3番目の選択肢は前順走査(pre-order traversal)だが、めったに使われないのでここでは割愛する。
現実に二分探索木が使われる場面はそれほどないが、枝分かれの非常に多いB木は2次記憶上で情報を管理する手法として使われている。日常的なプログラミングでよく使われるツリーの一例としては、文や式の構造を表現するツリーがある。
mid = (low + high) / 2;
たとえばこの文は、下の図の解析木(parse tree)によって表現できる。このツリーを評価するには、後順走査を実行し個々のノードで適切な処理をすればいい。
問題2−11
lookupとnrlookupの性能を比べた場合、比較処理の回数は同じだが、関数の呼び出し手続きの分だけ、繰り返しに比べて再帰のほうが性能が落ちることになる。
問題2−12
Namevalのツリーを使った場合、ツリーに登録した時点で二分探索木の性質に基づいてデータがソートされている状態になる。間順走査を使ったソートルーチンは、データを順に追いかけて配列に記録する方式をとればいい。以下のようになる。

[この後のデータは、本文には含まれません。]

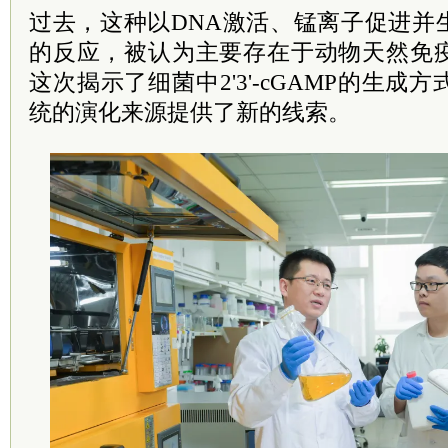
过去，这种以DNA激活、锰离子促进并生成2
的反应，被认为主要存在于动物天然免
这次揭示了细菌中2'3'-cGAMP的生
统的演化来源提供了新的线索。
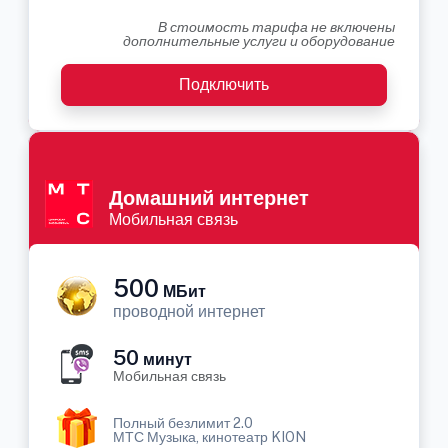
В стоимость тарифа не включены
дополнительные услуги и оборудование
Подключить
Домашний интернет
Мобильная связь
500
МБит
проводной интернет
50
минут
Мобильная связь
Полный безлимит 2.0
МТС Музыка, кинотеатр KION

typedef struct btsort { int value[10]; /* データの格納場所 とりあえず固定領域で10とする */ int num; /* 実際に格納されているデータ数 */ } Btsort; /* データはツリーに登録済みであるとする * ツリーのルートはNameval treerootとする */ void sort(void) { Btsort dim; memset(&dim, 0, sizeof(Btsort); /* 間順走査を実行し、dim.value[]に値をセットする */ applyinorder(&treeroot, sortindim, &dim); } void sortindim(Nameval *treep, void *arg) { Btsort *btp = (Btsort *)arg; btp->value[btp->num] = treep->value; ++(btp->num); }
計算量はツリーに登録する時点で発生し、O(logn)になる。性能の悪化は、ソート済みのデータが与えられるなどして、アンバランスなツリーが構築されたさいに起こると考えられる。ライブラリ標準のクイックソートと比べて、性能が劣るとは考えられない。
問題2−13
Namevalのツリーの正しさは、ツリーの左右と値の大小関係にある。そこに注目してテストプログラムを書く。
まず、あるノードを取得する。そのノードと比べて、左側のノードのほうが値が小さく、右側のノードのほうが値が大きいことを確認する。これをツリーにそって行えばよい。